The biannual literary festival has evolved from a decidedly local group of D.C.-based poet-activists (DC Poets Against the War) who spoke out against the double wars that began in the Bush administration. It has grown into a world-class literary festival that’s considered a leader in the progressive literary movement.
“With activists in the streets all over the world,” says Sarah Browning, director of Split This Rock, “what better time to remember our sister-in-the-struggle, the visionary, revolutionary poet June Jordan, who died too young–10 years ago.”
Imagine Woodstock, only more urbane and diverse, instead of music (though some poets would argue that their verse is in fact musical) there will be poems of provocation and witness being mouthed from one of the most diverse poetry offerings–anywhere. The festival is multicultural, openly political, queer-friendly, and situated in handpicked facilities that are wheelchair accessible.
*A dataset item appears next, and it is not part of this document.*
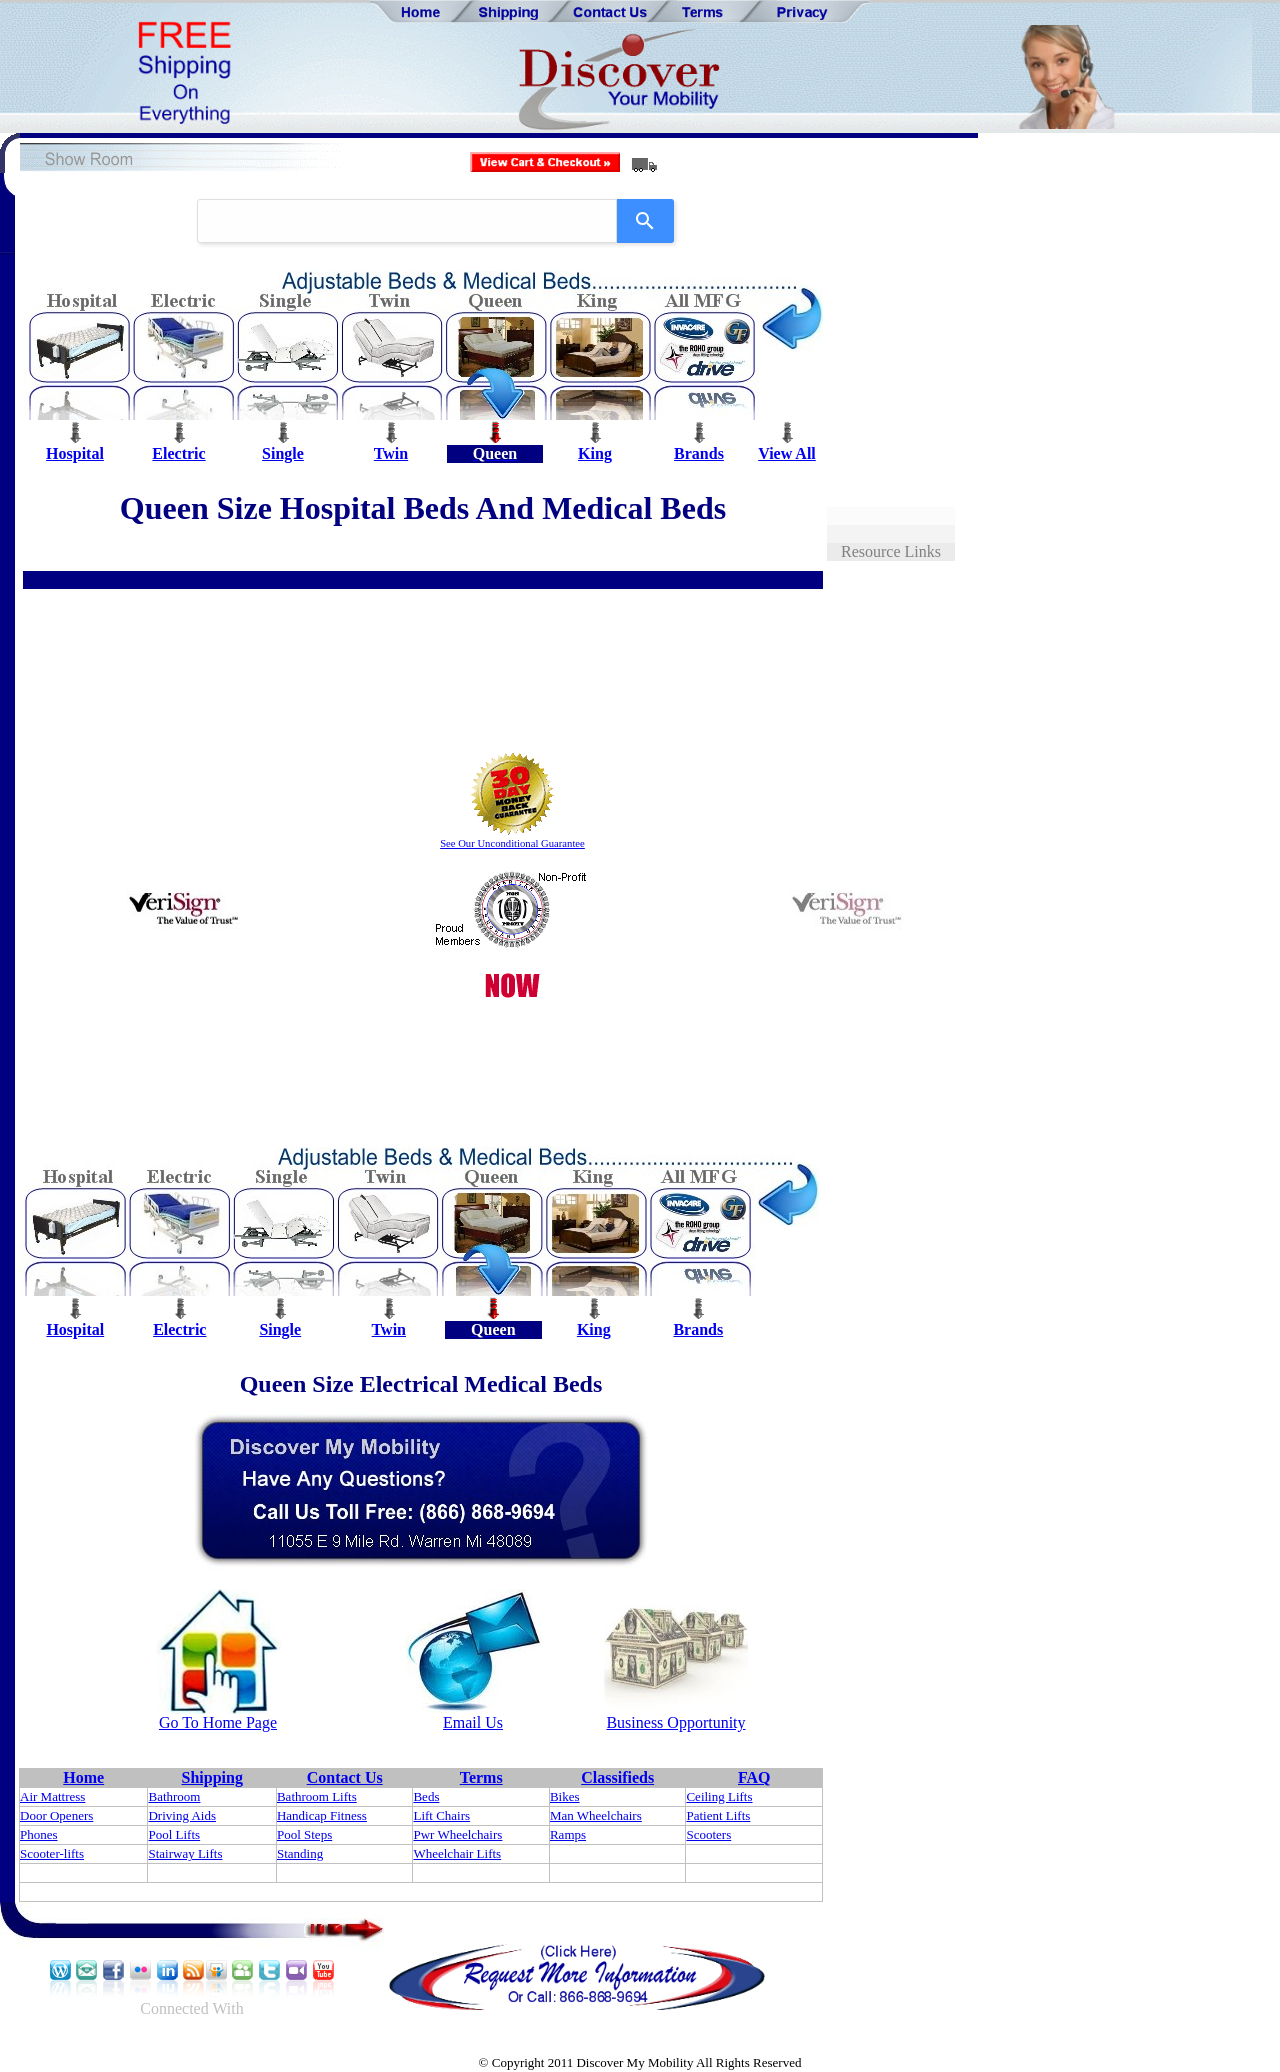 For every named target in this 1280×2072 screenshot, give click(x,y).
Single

The featured readers include some of the most distinguished poets of our time–Alice Walker, Sonia Sanchez and Naomi Shihab Nye, to name a few.
“I met June Jordan maybe 2-3 years before she died,” says Marilyn Nelson, former poet laureate of Connecticut, who’s among the featured poets. “Many poets find themselves called to speak up about contemporary issues, and there’s a tradition of poetry taking a stand on important issues. Many world poets in the 20th century have been people who had been committed to social change and a lot of them were imprisoned or otherwise punished for their activism.”
The festival borrows its namesake from one of Langston Hughes’ poems that evokes the spirit of social action and community, “Don’t you hear this hammer ring?/ I’m gonna split this rock/ And split it wide!/ When I split this rock/ Stand by my side.”
The programming includes dozens of workshops, panels, and numerous readings spread out over four days ranging from program events on poetry as activism to the future of the progressive movement to youth teen slam writing workshop. Numerous events will engage June Jordan’s life and work. Though there will be several readings sprinkled throughout the day, the evening readings are where you can catch the headliners.
Those who plan to make the trek to Washington for the festival are cautioned to bring comfortable shoes, as attendees will bring the noise and unrest to the stairs of the Supreme Court by waving placards that read “I am the 99 percent”–a gesture evoking solidarity with the international occupy movement.
June Jordan’s words sum up the work of this progressive literary organization, “To tell the truth is to become beautiful.”